Beside me, a friend calmly munches some buffalo wings that will soon give her food poisoning. The host calls her name — Ali Liebegott! — and she shuffles to the stage, grabs the mic, and settles down on a leather couch, relaxed as if she’s home watching a Mets game. Ali has done this before, and I take notes. She seems totally at ease in her skin, isn’t shooting desperate “like me” energy at the crowd. I can do that — act like I don’t give a shit when really my stomach is full of lurch and gurgle. Other resources in my aspiring-comedian tool kit include a strange immunity to shame and a willingness to expose my thoughts and behavior to utter strangers. I feel confident. But can I tell a joke? Ali can.
She’s the one who’d suggested I try stand-up in the first place a few days before as we commiserated over the state of our creative souls. Having been working in Hollywood for years now, Ali juggles the strange challenge of enabling other people’s visions while trying to remain true to her own artistic impulses. “That’s why I like stand-up,” Ali said, and elaborated: The pressure is off. While you don’t want to bomb, there isn’t a producer standing in the wings, toying with your future health insurance. You can be deeply, weirdly yourself. “And,” she said, “it’s just exciting to do something new.”
The thought of standing before a room full of strangers, daring to think I might make them laugh, gave me the tiniest burst of adrenaline. Imagine how terrifying/exciting it would be to actually do it. I was in.
Now the chirpy host is bringing me up onstage, where the lights are reassuringly bright, blinding me to all the eyes upon me. I briefly worry that I won’t be able to see the smaller light set that will flash at me when I’ve hit my time. I worry that I’m going to go blank, trip over the mic cord, develop a new and embarrassing nervous tic. Then I fire up my mental Zamboni and smooth the chatter till my mind is slick as ice. I launch into my set, a three-minute thing that begins awkwardly with the absurd grossness of anti-abortion billboards.

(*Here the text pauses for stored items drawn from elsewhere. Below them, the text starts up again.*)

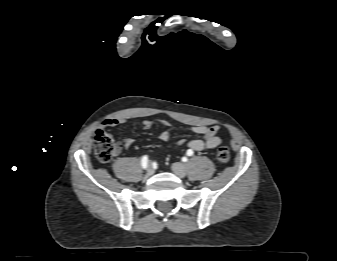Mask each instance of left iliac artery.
<instances>
[{
    "instance_id": "left-iliac-artery-1",
    "label": "left iliac artery",
    "mask_w": 337,
    "mask_h": 261,
    "mask_svg": "<svg viewBox=\"0 0 337 261\" xmlns=\"http://www.w3.org/2000/svg\"><path fill=\"white\" fill-rule=\"evenodd\" d=\"M187 155H188V156H192V155H193V151L189 149V150L187 151Z\"/></svg>"
}]
</instances>
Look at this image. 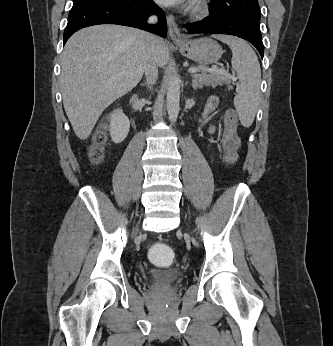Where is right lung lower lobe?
Returning a JSON list of instances; mask_svg holds the SVG:
<instances>
[{
    "label": "right lung lower lobe",
    "mask_w": 333,
    "mask_h": 346,
    "mask_svg": "<svg viewBox=\"0 0 333 346\" xmlns=\"http://www.w3.org/2000/svg\"><path fill=\"white\" fill-rule=\"evenodd\" d=\"M159 16V24H148L146 18ZM98 24H118L143 29L166 37L164 12L153 0H92L72 7L64 31V44L76 31Z\"/></svg>",
    "instance_id": "obj_1"
}]
</instances>
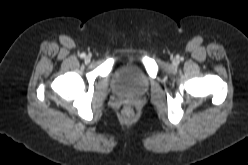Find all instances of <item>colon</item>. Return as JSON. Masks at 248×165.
Listing matches in <instances>:
<instances>
[{
  "mask_svg": "<svg viewBox=\"0 0 248 165\" xmlns=\"http://www.w3.org/2000/svg\"><path fill=\"white\" fill-rule=\"evenodd\" d=\"M124 114H125L128 118H131L132 115H133L131 108H126V109L124 110Z\"/></svg>",
  "mask_w": 248,
  "mask_h": 165,
  "instance_id": "1",
  "label": "colon"
}]
</instances>
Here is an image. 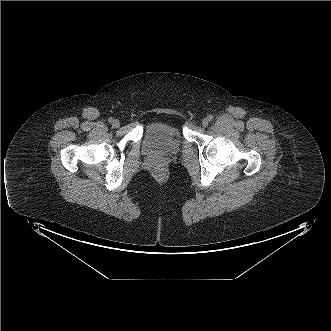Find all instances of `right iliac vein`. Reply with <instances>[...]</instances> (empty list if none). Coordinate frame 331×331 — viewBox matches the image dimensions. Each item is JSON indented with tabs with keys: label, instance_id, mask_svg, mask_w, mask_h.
<instances>
[{
	"label": "right iliac vein",
	"instance_id": "63e3f726",
	"mask_svg": "<svg viewBox=\"0 0 331 331\" xmlns=\"http://www.w3.org/2000/svg\"><path fill=\"white\" fill-rule=\"evenodd\" d=\"M112 126H113L114 128H118V127L120 126V121H119V120H114V121L112 122Z\"/></svg>",
	"mask_w": 331,
	"mask_h": 331
}]
</instances>
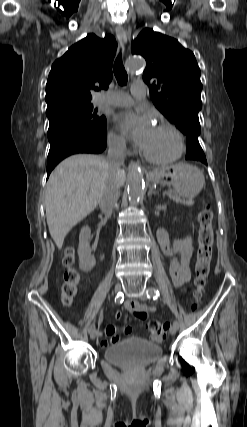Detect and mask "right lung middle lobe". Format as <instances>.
Segmentation results:
<instances>
[{
  "label": "right lung middle lobe",
  "instance_id": "obj_1",
  "mask_svg": "<svg viewBox=\"0 0 247 427\" xmlns=\"http://www.w3.org/2000/svg\"><path fill=\"white\" fill-rule=\"evenodd\" d=\"M47 117L50 121L62 120L77 124L100 137L106 138V118L98 115L97 109H94L91 104L66 106L48 113Z\"/></svg>",
  "mask_w": 247,
  "mask_h": 427
}]
</instances>
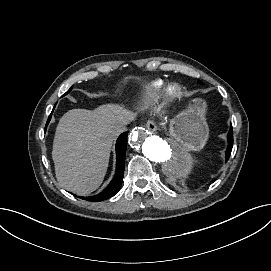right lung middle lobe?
<instances>
[{"label":"right lung middle lobe","instance_id":"right-lung-middle-lobe-1","mask_svg":"<svg viewBox=\"0 0 271 271\" xmlns=\"http://www.w3.org/2000/svg\"><path fill=\"white\" fill-rule=\"evenodd\" d=\"M71 89H72V87L63 96H65L66 94H68Z\"/></svg>","mask_w":271,"mask_h":271}]
</instances>
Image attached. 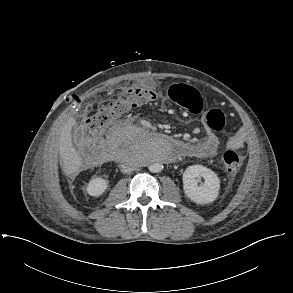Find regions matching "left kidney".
Wrapping results in <instances>:
<instances>
[{
	"mask_svg": "<svg viewBox=\"0 0 293 293\" xmlns=\"http://www.w3.org/2000/svg\"><path fill=\"white\" fill-rule=\"evenodd\" d=\"M201 178L204 181L199 185ZM183 189L193 202L209 204L215 201L219 194L220 180L211 169L202 165H192L183 173Z\"/></svg>",
	"mask_w": 293,
	"mask_h": 293,
	"instance_id": "left-kidney-1",
	"label": "left kidney"
}]
</instances>
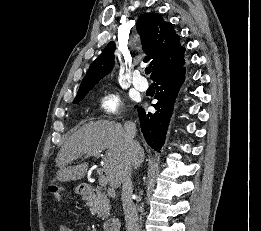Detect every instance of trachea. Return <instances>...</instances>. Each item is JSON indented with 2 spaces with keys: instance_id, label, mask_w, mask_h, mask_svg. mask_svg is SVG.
<instances>
[{
  "instance_id": "1",
  "label": "trachea",
  "mask_w": 261,
  "mask_h": 231,
  "mask_svg": "<svg viewBox=\"0 0 261 231\" xmlns=\"http://www.w3.org/2000/svg\"><path fill=\"white\" fill-rule=\"evenodd\" d=\"M151 71H152V69H151L150 67H147V68L145 69V73H146V74H150Z\"/></svg>"
}]
</instances>
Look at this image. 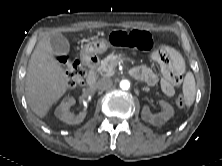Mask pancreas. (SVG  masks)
Here are the masks:
<instances>
[{
    "instance_id": "pancreas-1",
    "label": "pancreas",
    "mask_w": 222,
    "mask_h": 166,
    "mask_svg": "<svg viewBox=\"0 0 222 166\" xmlns=\"http://www.w3.org/2000/svg\"><path fill=\"white\" fill-rule=\"evenodd\" d=\"M121 55L110 54L101 61V65L98 68V72L105 77L112 76L114 74V69L117 66L118 60Z\"/></svg>"
}]
</instances>
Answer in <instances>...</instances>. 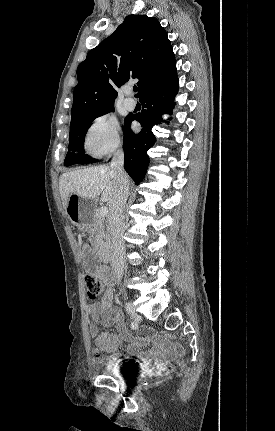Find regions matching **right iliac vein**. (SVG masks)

“You knit me together in my mother’s womb? Barf.” I hear a chuckle or two. “What about ‘Thanks for not aborting me?’ Is that what my mother is waiting for?” I query the audience. “Is that what this vibe is between us? Is she waiting for me to thank her for not aborting me?” The audience likes this, and I feel jazzed from their laughter. It pushes me deeper into my set. I recount for them my birth story, told in my mother’s charming, outside-of-Boston accent, like the Kennedys but trashy. I liken the “big, Irish nurse” to Brienne of Tarth, eliciting loud laughs from those who get the joke. I express sympathy for those who don’t get the joke and maintain my boundary around translating pop culture to them. More laughs.